12.1.0.2 interface doesnt maintain connectivity across cluster nodes.(一)_第1张图片

故障原因分析:
1、/etc/hosts 文件
2、验证ssh 等效性,除了public 我们需要验证心跳的等效性
3、网关或者防火墙(linux系统尤其明显)
   经过排查数据库配置方面没有问题,hosts文件和等效性都是正确的。且在HP UNIX 生产中安装很多次oracle RAC了,数据库配置方面方面不会有什么问题。且咨询现场惠普工程师,惠普没有像linux那样关闭防火墙的命令,也没有防火墙。
   现场网络工程师也说网络方面没有安全限制,且经过他们清除一些可能影响的残留配置信息,也不能解决。问题似乎是个僵局。都说自己方面没有问题。
进一步分析原因:
  
上面的lan16是public网段,lan17是心跳网段。

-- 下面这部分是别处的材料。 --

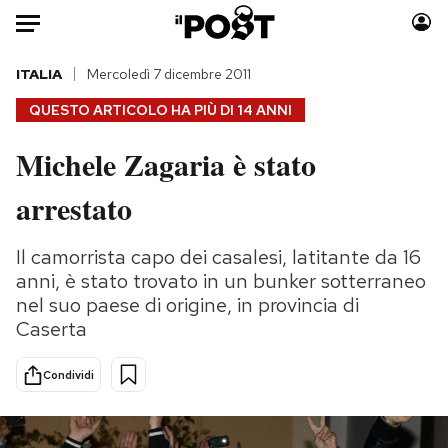
Auto
ITALIA
Mercoledì 7 dicembre 2011
QUESTO ARTICOLO HA PIÙ DI
14 ANNI
HOME
Michele Zagaria è stato
Italia
Moda
arrestato
Mondo
Libri
Politica
Consumismi
Il camorrista capo dei casalesi, latitante da 16
Tecnologia
Storie/Idee
anni, è stato trovato in un bunker sotterraneo
Internet
Ok Boomer!
nel suo paese di origine, in provincia di
Scienza
Media
Caserta
Cultura
Europa
Economia
Altrecose
Condividi
Sport
Mondiali calcio 2026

心跳网段没有报错,且确定心跳线是直连的! lan16是public网段上面经过了万M交换机,问题似乎是网络方面存在安全限制或者防火墙。

运行预检测脚本,报错信息:

 
xcywa2:/u01/media/grid> ./runcluvfy.sh comp nodecon -i lan16    -n xcywa1,xcywa2   -verbose


Verifying node connectivity 


Checking node connectivity...


Checking hosts config file...
  Node Name                             Status                  
  ------------------------------------  ------------------------
  xcywa2                                passed                  
  xcywa1                                passed                  


Verification of the hosts config file successful




Interface information for node "xcywa2"
 Name   IP Address      Subnet          Gateway         Def. Gateway    HW Address        MTU   
 ------ --------------- --------------- --------------- --------------- ----------------- ------
 lan16  10.241.8.11     10.241.8.0      10.241.8.11     10.241.8.254    8A:98:AD:92:B3:BD 1500  




Interface information for node "xcywa1"
 Name   IP Address      Subnet          Gateway         Def. Gateway    HW Address        MTU   
 ------ --------------- --------------- --------------- --------------- ----------------- ------
 lan16  10.241.8.10     10.241.8.0      10.241.8.10     10.241.8.254    F2:97:2C:48:01:C1 1500  




Check: Node connectivity using interfaces on subnet "10.241.8.0"


Check: Node connectivity of subnet "10.241.8.0"
  Source                          Destination                     Connected?      
  ------------------------------  ------------------------------  ----------------
  xcywa2[10.241.8.11]             xcywa1[10.241.8.10]             yes             
Result: Node connectivity passed for subnet "10.241.8.0" with node(s) xcywa2,xcywa1




Check: TCP connectivity of subnet "10.241.8.0"
  Source                          Destination                     Connected?      
  ------------------------------  ------------------------------  ----------------
  xcywa2 : 10.241.8.11            xcywa2 : 10.241.8.11            passed          
  xcywa1 : 10.241.8.10            xcywa2 : 10.241.8.11            failed          


ERROR: 
PRVG-11850 : The system call "connect" failed with error "238" while executing exectask on node "xcywa1"
Connection timed out
  xcywa2 : 10.241.8.11            xcywa1 : 10.241.8.10            failed          


ERROR: 
PRVG-11850 : The system call "connect" failed with error "238" while executing exectask on node "xcywa2"
Connection timed out
  xcywa1 : 10.241.8.10            xcywa1 : 10.241.8.10            failed          


ERROR: 
PRVG-11850 : The system call "connect" failed with error "239" while executing exectask on node "xcywa1"
Connection refused
Result: TCP connectivity check failed for subnet "10.241.8.0"


Checking subnet mask consistency...
Subnet mask consistency check passed for subnet "10.241.8.0".
Subnet mask consistency check passed.

Result: Node connectivity check failed

Verification of node connectivity was unsuccessful on all the specified nodes. 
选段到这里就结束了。